憲法9章の「戦争と軍備の放棄」の条項が出来た原因には諸説あるが、鹿嶋はこの依頼は事実だったと確信している。

昭和天皇は、政権を握った軍部指導者の国家的決定のすべてに伴走してきた。
戦後振り返ってその無能ぶりにほとほとあきれ、絶望的な気分になった。
日本人には武器を持った大集団の適切な運転できない。
ここで刃物を持たせたら、またどうなるかわからない。

天皇の依頼は、十分な信憑性を持った事実だと鹿嶋は確信している。




<戦後の日本統治者も同じ>

アメリカは、戦後日本の武力運営を一手に引き受けてくれた。
そのおかげで、日本は繁栄できてきた。

だが、その中で、国家統治者のガバナビリティの幼稚さは続いている。
続くべくして続いている。

国際社会で、日本の国家運営担当者は、失笑されつつ応対されている。
まともに相手にされないで応対されている。

民主党政権者はその極地を示したが、自民党政権者も基本的には同じだ。

これは起きるべくして起きる現象である。
国家政府だけでなく、大規模株式会社にもそれは起きている。
東京電力という広域集団の中で、運営能力の幼稚化と、それによる成員の能力劣化、諸部門での運営能力劣化は露呈した。
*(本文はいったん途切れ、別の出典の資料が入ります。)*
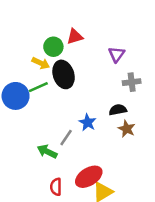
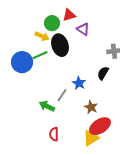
purple triangle: (117, 54) -> (83, 29), moved, turned -32
black semicircle: (118, 110) -> (103, 73), turned -48
brown star: (127, 129) -> (91, 107), moved
red ellipse: (89, 177) -> (100, 126), moved

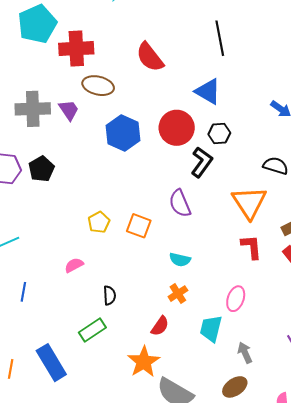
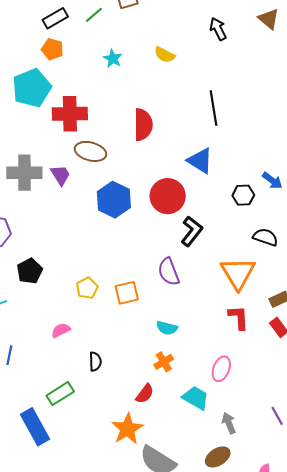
red semicircle: (150, 57) -> (143, 125), turned -144
black hexagon: (219, 134) -> (243, 195), moved
black pentagon: (41, 169) -> (30, 271), moved
orange square: (139, 226) -> (127, 293), turned -35
cyan trapezoid: (211, 329) -> (196, 398), turned 104
green rectangle: (92, 330) -> (60, 394), moved

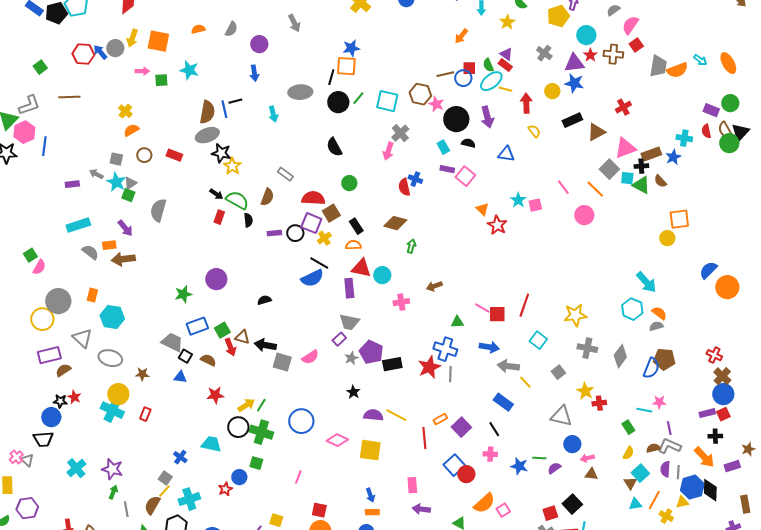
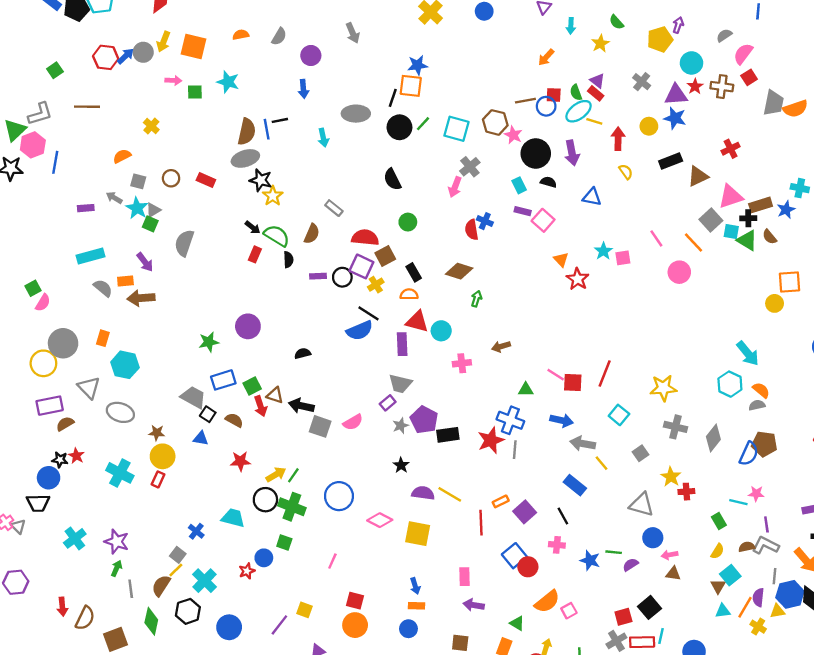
blue arrow: (100, 52) -> (126, 56), turned 84
orange semicircle: (131, 130) -> (122, 156), moved
yellow circle: (118, 394) -> (163, 456), moved
purple semicircle: (665, 469) -> (758, 597), moved
cyan cross: (189, 499) -> (204, 581), turned -30

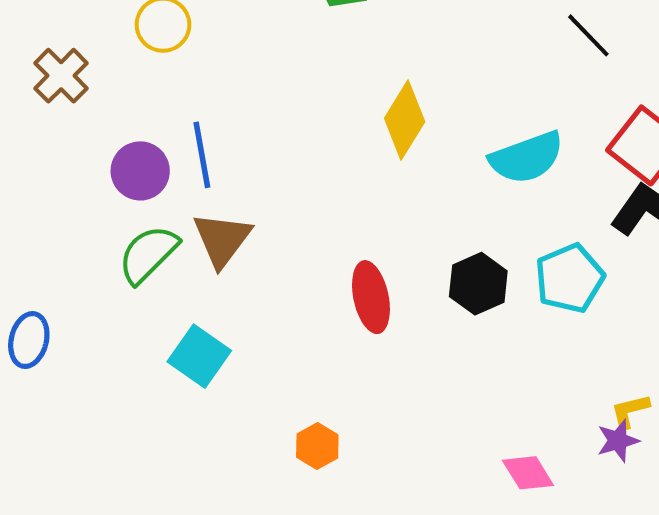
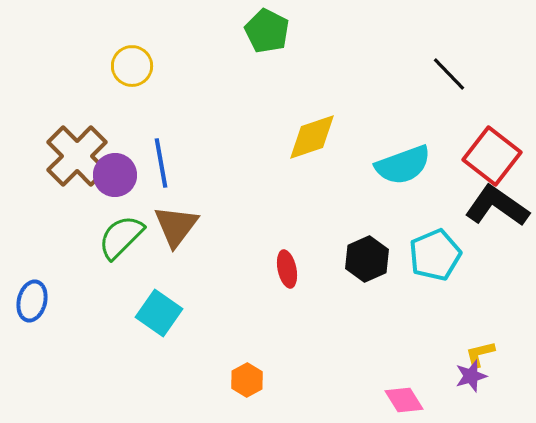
brown cross: (61, 76) -> (77, 156), moved, size x1.5
yellow diamond: (405, 120) -> (312, 137), turned 40
red ellipse: (371, 297) -> (287, 269), size x0.7

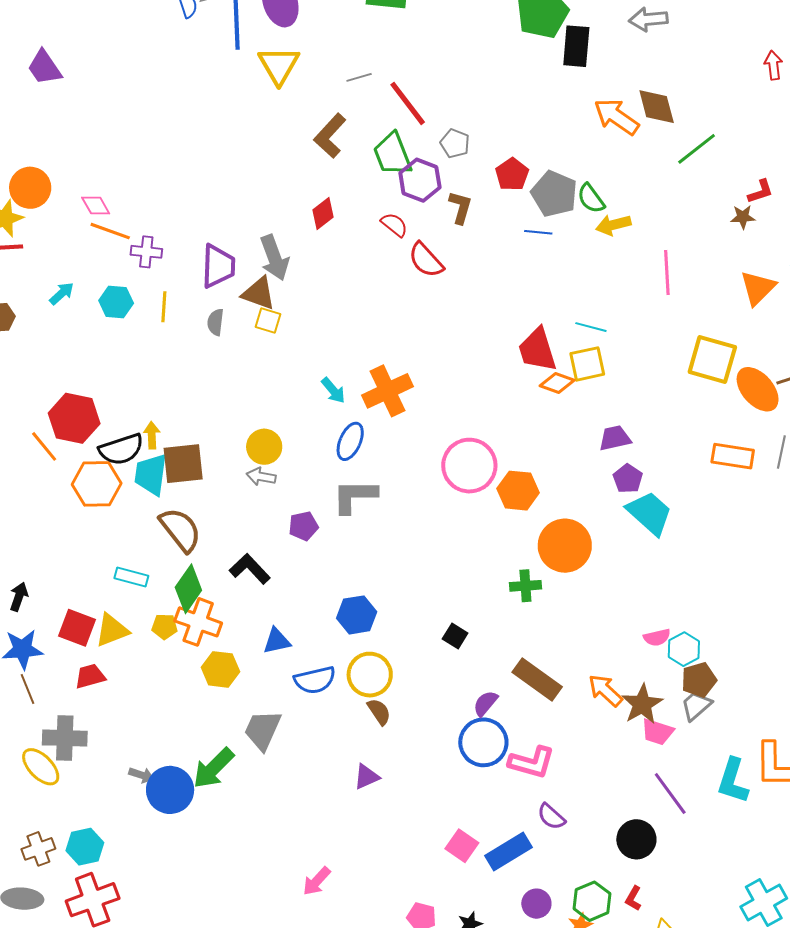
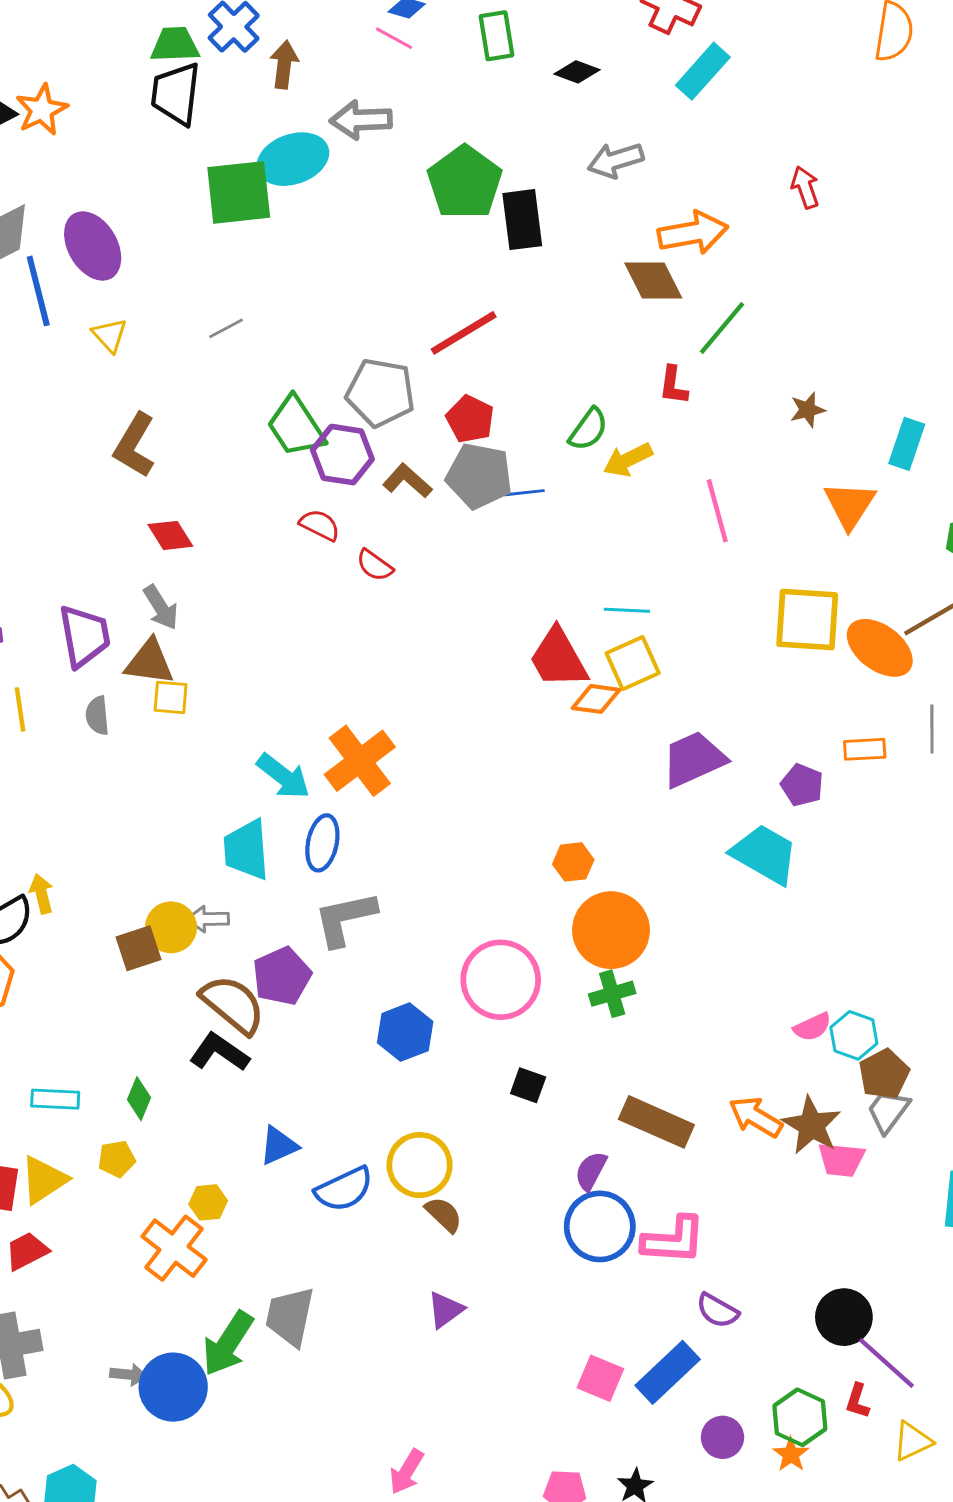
yellow triangle: (279, 65) -> (110, 335), size x0.6
red line: (408, 103) -> (464, 333), moved, turned -72
orange arrow: (616, 117) -> (693, 233), moved, turned 147
brown L-shape: (330, 136) -> (135, 445), moved
gray pentagon: (455, 143) -> (380, 393), size x1.6
red L-shape: (761, 192) -> (673, 385), moved, turned 128
gray pentagon: (554, 194) -> (479, 476), moved
green semicircle: (591, 198) -> (588, 429), turned -96
brown L-shape: (460, 207) -> (407, 481), turned -52
red diamond: (323, 213) -> (170, 535), moved, turned -72
gray arrow: (274, 258) -> (161, 607), size x0.7
red semicircle: (426, 260) -> (375, 565), size x0.7
cyan arrow: (333, 390) -> (283, 776), size x1.4
purple trapezoid: (615, 438) -> (694, 759), size x1.4
yellow circle: (264, 447) -> (171, 927), moved
orange rectangle: (733, 456) -> (865, 749), size x0.7
brown square: (183, 464) -> (139, 948), moved, size x0.7
pink circle: (469, 466) -> (501, 980), moved
cyan trapezoid: (151, 474) -> (246, 850), moved
purple pentagon: (628, 479) -> (802, 785), moved
orange hexagon: (518, 491) -> (573, 862), size x0.7
purple pentagon: (303, 526) -> (282, 976), size x1.4
brown semicircle: (180, 530) -> (233, 1005), moved
orange circle: (565, 546) -> (611, 930), moved
green diamond: (188, 589) -> (139, 1099), size x0.6
blue hexagon: (357, 615) -> (405, 1032), moved
orange cross: (198, 622) -> (174, 1248), moved, turned 30
yellow hexagon: (220, 669) -> (208, 1202), size x0.7
gray trapezoid: (263, 730) -> (290, 1317), moved
purple line: (670, 794) -> (887, 1363), moved

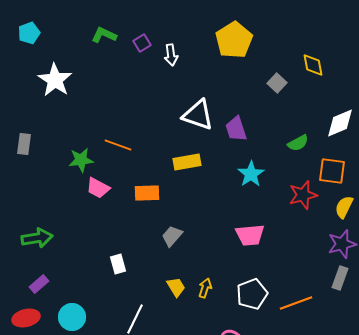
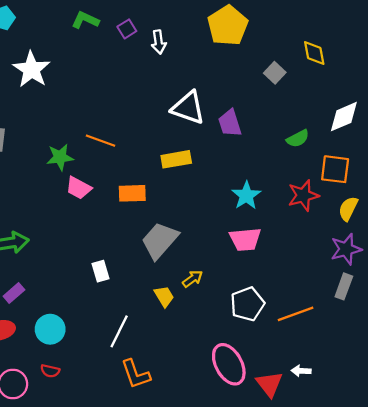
cyan star: (251, 174) -> (246, 195), moved
gray trapezoid: (172, 236) -> (160, 240), size x1.6
yellow arrow: (205, 288) -> (193, 279), moved, turned 36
この中で、米国の指導下から独立したら、悲劇は必然的だ。
戦前に劣らぬ国家暴走が起き、人民は悲劇のどん底に陥れられるだろう。




<創造神の神イメージを学ぶべき>

日本人が創造神の神イメージを学ぶ必要は、もう「待ったなし」だ。

かといって、従来の在物神を捨てなくていい。
そもそもそんなことは出来ない。
伝統文化には、民族の精神を潤す力もあるし、それはそのままでいいのだ。

そのままでいいから、創造神の神イメージを心して学ぶことだ。
これによって、「自分たちの伝統的神イメージが在物神のそれである」ことを初めて自覚できる。
その長所・短所も初めて距離を置いて認識できる。

この効果は計り知れない。
これが精神の覚醒なのだ。
もちろん、これですべてが解決するのではない。

だが、後のことは、民族の知性とそれこそ「神のあわれみ」に希望をおく以外に、道はないのだ。